Living and dying
On 30 November 1770 the Bishop of Oxford consecrated the Radcliffe Infirmary’s burial ground (long since buried itself), and the congregation prayed that it might be the ‘only useless part of the Establishment’. We have a record of at least one patient for whom the burial ground was useless, but only because she was discharged a few minutes too soon. In 1786 the Oxford Journal records that ‘Ann Jutt was discharged from our Infirmary and had not walked from there more than an hundred yards before she dropped down dead’. Unfortunately a hospital cannot avoid death altogether but the records of deaths can be interesting, sometimes for the social history they provide and sometimes because the circumstances are curious or just bizarre.
An examination of the causes of death in the Radcliffe Infirmary’s records shows that road accidents are by no means a phenomenon unique to modern life. In nineteenth century Oxford we find a high incidence of death as a result of being run over by carts. However, the most common cause of death was the result of the use of open fires for cooking and heating. There are countless examples of death as a result of clothes catching fire.
Accidents at work turn up frequently. There are many instances of injuries from farming equipment, which is itself a comment on the nature of the communities in the Oxford area. One of the most common such injuries, and one which provokes some gruesome descriptions, is damage to limbs after entanglement in threshing machines. In the records of several of the hospitals it is often possible to spot when there was a new railway under construction in the area because of the appearance of the labourers in the admission, discharge and death registers. Indeed, accidents to railway employees appear at regular intervals, usually when an engine driver did not notice a worker on the track.
The Radcliffe Infirmary was closely involved in one of the more famous railway accidents of the nineteenth century, which took place at Shipton on Cherwell on Christmas Eve 1874. The 10am train from Paddington to Birmingham was very popular that day and extra carriages were added at Reading and Oxford. The latter was a mistake as the carriage was old and one of the wheels collapsed, causing the carriage to plunge off the embankment with twelve other carriages following. Thirty four people were killed and more than a hundred injured. Forty seven of these were admitted to the Radcliffe Infirmary, of whom only four died. There was considerable praise for the way in which the staff of the Infirmary coped with the simultaneous admission of enough patients to fill nearly a quarter of their beds. Unfortunately we do not have any details of the patients as both the admission and death registers are missing for that period.
Occasionally the records give us brief pictures of deaths which seem unusual, but which frequently give an idea of life in a world without antibiotics, manufacturing standards or health and safety regulations. The following causes of death are examples:
- 1846 Ellen Symonds: Erysipelas after leeches
- 1852 John Wardsworth: Injured chest after a steam explosion at the baths and wash houses
- 1864 William Beckley :Scalded by falling into the alkali wash
- 1883 An unknown man: Asphyxia from lying near a lime kiln
- 1885 Richard Collett: Shock after a pig bite
Anyone who looks into history can find reasons to be grateful for living in the present age. In 1778 Martha Jewell died in the Infirmary. When the staff cleared her belongings from the box under her bed they found the body of a baby girl, apparently born about eleven days before. It says a great deal about the different standards of the day that no-one knew that Martha had given birth behind the curtains of her four poster bed and that nobody noticed anything unusual about the smell.

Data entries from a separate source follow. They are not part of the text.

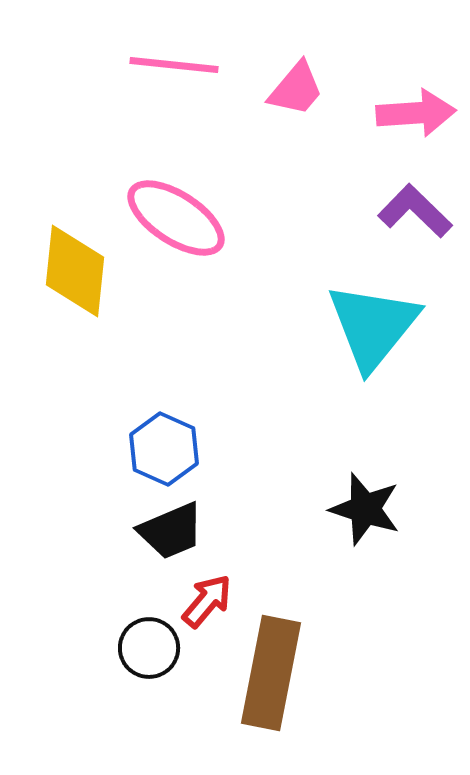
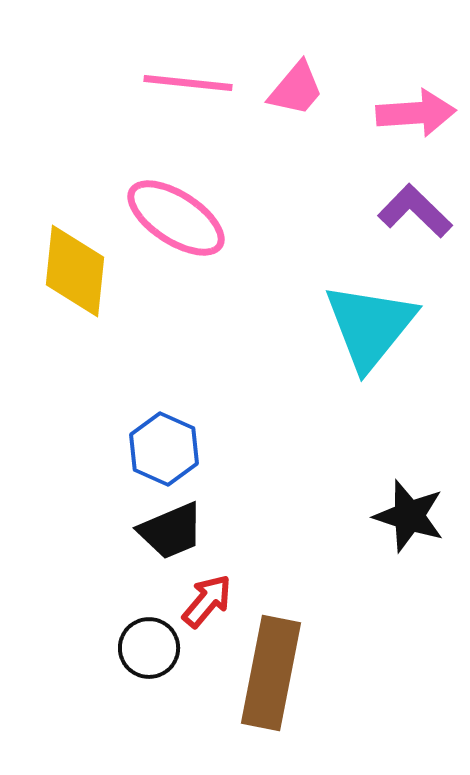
pink line: moved 14 px right, 18 px down
cyan triangle: moved 3 px left
black star: moved 44 px right, 7 px down
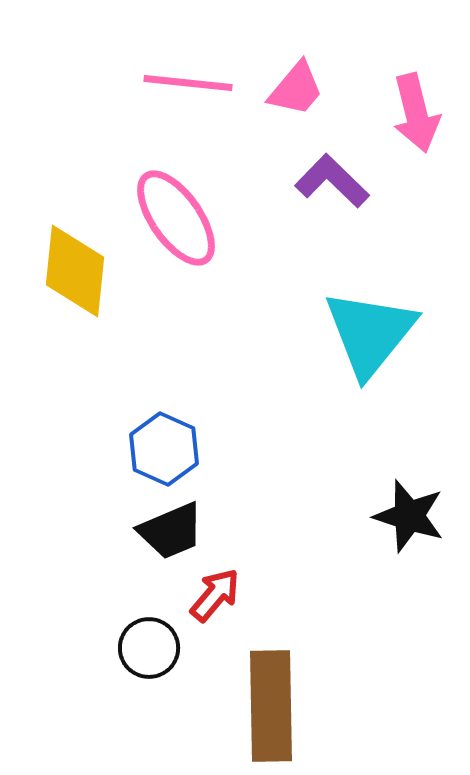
pink arrow: rotated 80 degrees clockwise
purple L-shape: moved 83 px left, 30 px up
pink ellipse: rotated 22 degrees clockwise
cyan triangle: moved 7 px down
red arrow: moved 8 px right, 6 px up
brown rectangle: moved 33 px down; rotated 12 degrees counterclockwise
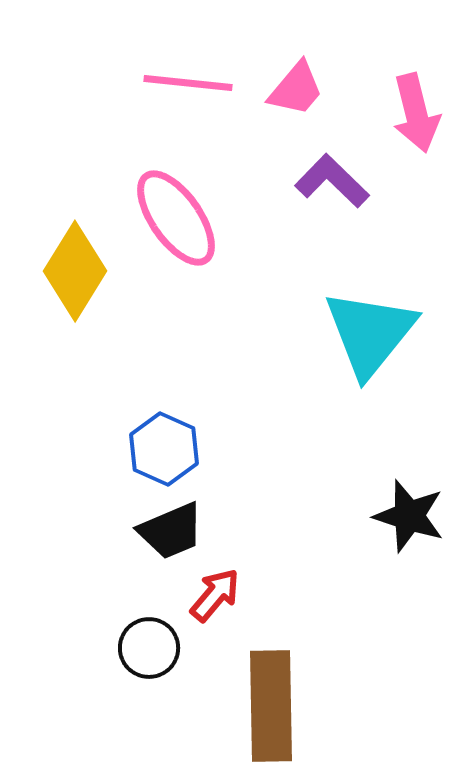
yellow diamond: rotated 26 degrees clockwise
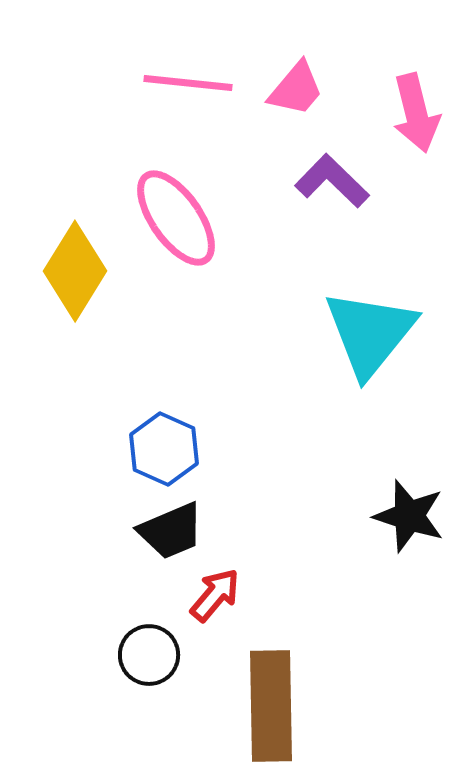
black circle: moved 7 px down
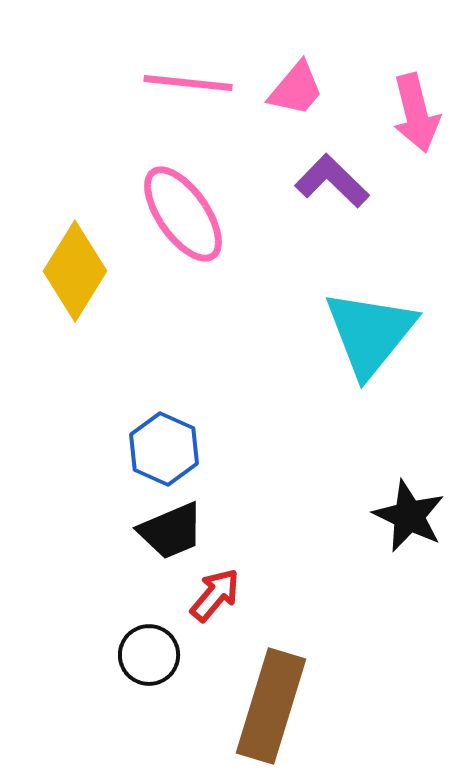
pink ellipse: moved 7 px right, 4 px up
black star: rotated 8 degrees clockwise
brown rectangle: rotated 18 degrees clockwise
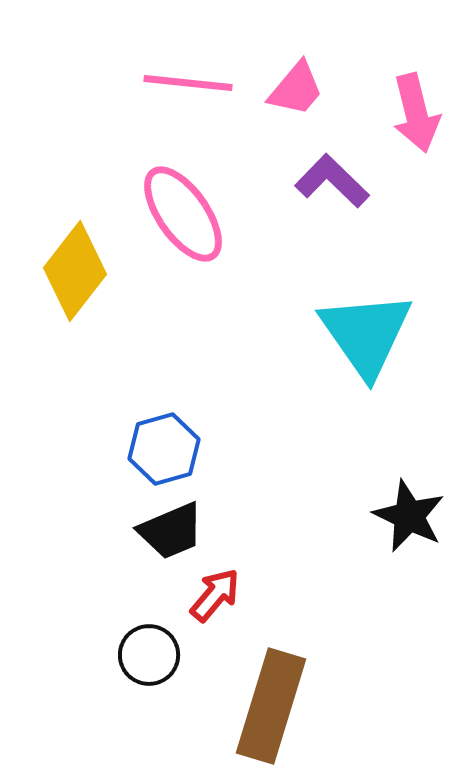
yellow diamond: rotated 6 degrees clockwise
cyan triangle: moved 4 px left, 1 px down; rotated 14 degrees counterclockwise
blue hexagon: rotated 20 degrees clockwise
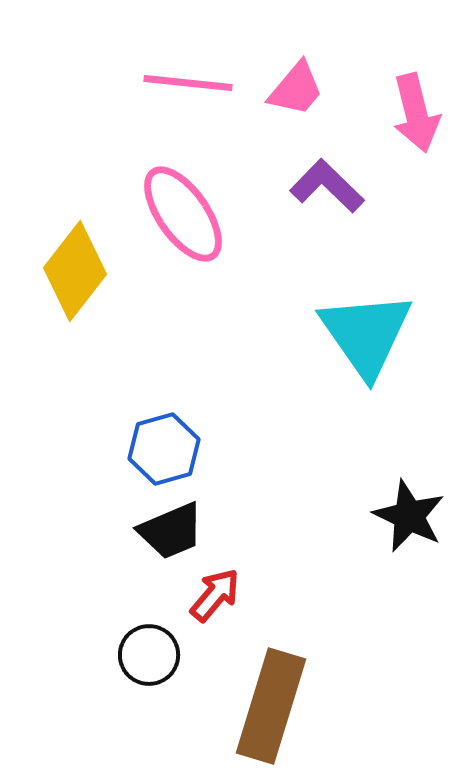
purple L-shape: moved 5 px left, 5 px down
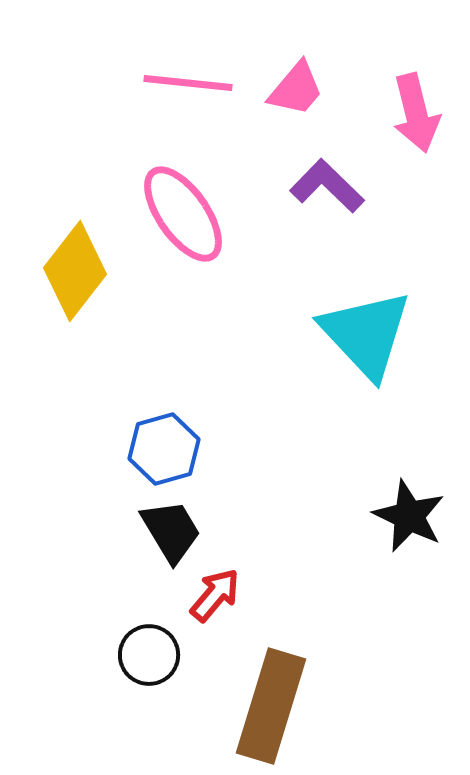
cyan triangle: rotated 8 degrees counterclockwise
black trapezoid: rotated 98 degrees counterclockwise
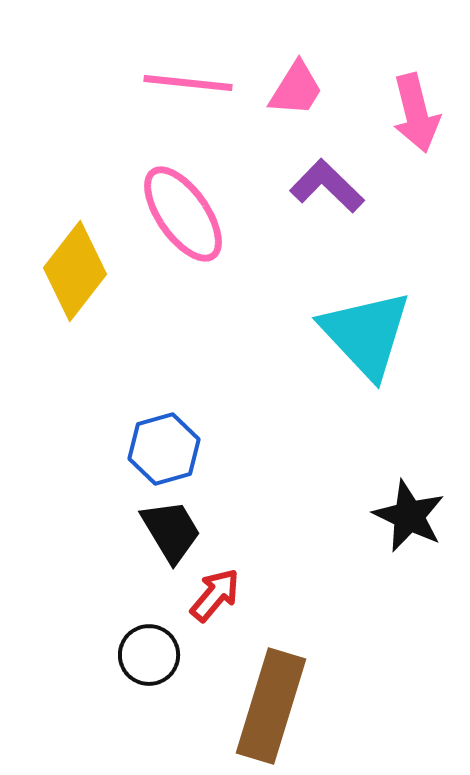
pink trapezoid: rotated 8 degrees counterclockwise
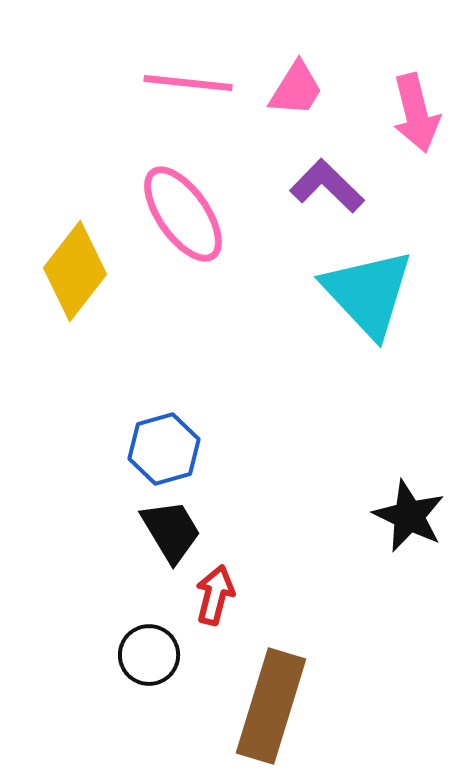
cyan triangle: moved 2 px right, 41 px up
red arrow: rotated 26 degrees counterclockwise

Martha Jewell’s murder of her child was not all that unusual; there are many examples of single women attempting to conceal their pregnancies and dispose of the unwanted child. One of the most famous examples in Oxford’s medical history was the case of Anne Greene, who was hanged in Oxford Castle on 14th December 1649 for the murder of her illegitimate child. As usual the hanging was followed by the transfer of the body to the Anatomy School for dissection. Dr. Petty, the reader in anatomy, noticed that the body was unusually warm and he and his companions succeeded in bringing Anne back to consciousness. She was dazed and bruised but in a few days the power of speech came back and she started to speak at the point at which she had stopped on the gallows. It transpired that she had lost the intervening period completely and did not remember ‘how her fetters were knocked off, how she went out of the prison, when she was turned off the ladder, whether any psalm was sung or not, nor was she sensible of any pain’. She never did recall her experiences, although she lived on for many years, marrying and having a legitimate family.
Ten years later Dr. Conyers of St John’s College had the same opportunity when another girl was hanged for the same reason and the body delivered to him for dissection. Once again the presumed corpse was revived. However the bailiffs, especially one Henry Mallory, were not prepared to allow another convicted criminal to escape punishment. Shortly after midnight they broke down the door of the house where the girl was resting, bundled her into a coffin and carried her out to the field of Broken Hayes (now Gloucester Green bus station). In spite of her cries of ‘Lord, have mercy upon me’ they hanged her from a tree, later cut down by disgusted local inhabitants. Medical science had done its best to perform another miracle, but the requirements of civic justice were the final victors.